Wisconsin Gov. Scott Walker has vaulted into the top tier of the Republican Party's 2016 presidential contenders, displaying strength in early primary states and building a formidable fundraising network as he prepares to go up against Jeb Bush's financial juggernaut. His crossover appeal to the GOP's business and Tea Party wings, combined with his evangelical background, positions him well to emerge as the leading alternative to Bush, whose heresies on issues like immigration reform and the Common Core education standard rile the right-wing base. But Walker's White House bid may yet falter amid revelations of his own past impurities.
Though Walker told ABC's Martha Raddatz earlier this month that he opposes "amnesty" for unauthorized immigrants, he hasn't always sounded the same tune. National Review reported last week that as Milwaukee county executive, Walker signed a 2002 resolution backing comprehensive immigration reform. A Walker spokesperson told the magazine that the resolution Walker signed was actually watered down from a more strongly pro-reform draft, but the resolution called for “greater opportunity for undocumented working immigrants to obtain legal residency in the United States.”
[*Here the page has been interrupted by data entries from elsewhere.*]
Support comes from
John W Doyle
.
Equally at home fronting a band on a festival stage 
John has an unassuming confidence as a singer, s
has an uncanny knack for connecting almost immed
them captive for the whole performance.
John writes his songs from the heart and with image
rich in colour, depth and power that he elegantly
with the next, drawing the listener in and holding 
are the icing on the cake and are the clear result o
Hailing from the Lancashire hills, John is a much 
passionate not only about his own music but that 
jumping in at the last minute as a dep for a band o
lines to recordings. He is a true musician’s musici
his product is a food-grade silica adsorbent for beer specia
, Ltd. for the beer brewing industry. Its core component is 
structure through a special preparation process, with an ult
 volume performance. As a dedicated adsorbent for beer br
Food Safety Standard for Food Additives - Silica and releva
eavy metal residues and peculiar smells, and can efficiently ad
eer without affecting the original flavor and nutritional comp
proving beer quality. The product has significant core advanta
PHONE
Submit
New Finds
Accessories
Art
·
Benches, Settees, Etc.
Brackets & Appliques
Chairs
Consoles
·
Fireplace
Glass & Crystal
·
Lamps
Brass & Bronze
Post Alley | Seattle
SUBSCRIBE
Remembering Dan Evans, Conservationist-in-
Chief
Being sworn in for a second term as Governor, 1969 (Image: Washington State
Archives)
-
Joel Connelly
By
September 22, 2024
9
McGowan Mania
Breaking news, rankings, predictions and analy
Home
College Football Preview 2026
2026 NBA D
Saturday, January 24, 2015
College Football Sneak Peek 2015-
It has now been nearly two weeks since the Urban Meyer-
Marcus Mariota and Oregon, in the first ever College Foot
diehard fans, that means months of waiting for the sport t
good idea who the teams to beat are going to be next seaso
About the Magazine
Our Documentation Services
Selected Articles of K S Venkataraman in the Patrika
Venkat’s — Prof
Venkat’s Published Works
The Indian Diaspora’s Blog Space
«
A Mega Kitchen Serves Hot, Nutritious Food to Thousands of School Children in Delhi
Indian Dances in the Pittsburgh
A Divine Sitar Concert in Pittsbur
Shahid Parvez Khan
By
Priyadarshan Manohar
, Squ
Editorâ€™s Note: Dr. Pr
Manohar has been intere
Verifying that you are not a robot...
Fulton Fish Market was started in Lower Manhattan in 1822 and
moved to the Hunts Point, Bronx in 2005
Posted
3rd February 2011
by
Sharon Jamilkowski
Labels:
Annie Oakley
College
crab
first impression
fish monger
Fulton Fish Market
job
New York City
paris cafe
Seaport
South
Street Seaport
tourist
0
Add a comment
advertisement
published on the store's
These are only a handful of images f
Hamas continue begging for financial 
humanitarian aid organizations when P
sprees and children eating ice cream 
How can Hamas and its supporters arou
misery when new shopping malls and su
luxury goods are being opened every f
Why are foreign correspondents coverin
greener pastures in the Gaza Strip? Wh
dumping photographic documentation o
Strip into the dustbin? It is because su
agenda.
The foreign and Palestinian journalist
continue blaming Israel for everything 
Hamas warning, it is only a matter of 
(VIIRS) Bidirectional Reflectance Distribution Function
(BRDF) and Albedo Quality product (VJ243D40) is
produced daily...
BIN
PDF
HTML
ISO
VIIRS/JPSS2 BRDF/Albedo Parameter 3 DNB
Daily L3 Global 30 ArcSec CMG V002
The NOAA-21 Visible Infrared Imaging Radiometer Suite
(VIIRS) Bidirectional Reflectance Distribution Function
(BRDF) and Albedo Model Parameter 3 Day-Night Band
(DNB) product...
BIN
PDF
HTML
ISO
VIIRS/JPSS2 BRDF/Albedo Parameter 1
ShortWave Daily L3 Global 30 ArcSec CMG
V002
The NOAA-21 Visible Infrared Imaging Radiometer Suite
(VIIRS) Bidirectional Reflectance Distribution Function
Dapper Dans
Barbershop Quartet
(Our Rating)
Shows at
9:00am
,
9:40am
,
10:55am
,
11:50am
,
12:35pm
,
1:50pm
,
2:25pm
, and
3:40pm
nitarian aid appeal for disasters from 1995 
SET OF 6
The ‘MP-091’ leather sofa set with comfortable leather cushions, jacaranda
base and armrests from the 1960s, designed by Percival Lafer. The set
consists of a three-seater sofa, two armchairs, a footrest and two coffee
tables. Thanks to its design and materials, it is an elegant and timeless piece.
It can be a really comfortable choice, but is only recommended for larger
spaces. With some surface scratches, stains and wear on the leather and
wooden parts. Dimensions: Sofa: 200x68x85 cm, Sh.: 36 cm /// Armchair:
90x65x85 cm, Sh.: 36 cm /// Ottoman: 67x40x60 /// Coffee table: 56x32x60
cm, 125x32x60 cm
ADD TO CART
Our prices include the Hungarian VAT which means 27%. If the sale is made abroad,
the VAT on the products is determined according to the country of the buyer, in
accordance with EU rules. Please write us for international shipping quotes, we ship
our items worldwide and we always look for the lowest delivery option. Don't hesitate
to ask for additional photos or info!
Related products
Four years later, Gabriel Debenedetti reports, Walker signed another resolution expressing support for the Secure America and Orderly Immigration Act, a comprehensive reform bill authored by Sens. Ted Kennedy (D-MA) and John McCain (R-AZ). Conservatives derided the measure as "amnesty," with the Heritage Foundation arguing that the Kennedy-McCain legislation "undercuts the rule of law by rewarding those who have acted wrongly and will only encourage further illegal entry."
The 2006 resolution urged Congress to pass the legislation, advocating "full labor rights" for unauthorized immigrants while also endorsing stepped-up enforcement measures.
As recently as two years ago, Walker signaled support for immigration reform, telling Politico in February 2013 that he backed a pathway to citizenship. “We just have a broken system. And to me, if somebody wants to come in and live the American dream and work hard … we should have a system that works and let’s people in,” Walker said at the time.
Those remarks came in the aftermath of the Republican Party's crushing defeat in the 2012 elections, in which President Obama trounced Mitt Romney among Latino voters by a margin of 71 to 27 percent. That dismal performance -- coming just eight years after the pro-immigration reform George W. Bush secured 44 percent of the Latino vote -- led even conservatives like Sean Hannity to suggest that the GOP should embrace reform, although that support proved fleeting.
The political ramifications of Walker's immigration record remain unclear, but there's reason to believe it may weaken him heading into the GOP primaries. While business-minded backers won't be fazed -- indeed, they'll largely see Walker's past statements on the issue as encouraging -- the Tea Party fans Walker won with his union-busting and budget-slashing initiatives may well sour on him once they become acquainted with his record. Given that Walker is being touted as a conservative alternative to Bush, it doesn't help his case that he has voiced views similar to the former Florida governor's on one of the issues that makes Bush vulnerable to a conservative challenge in the first place.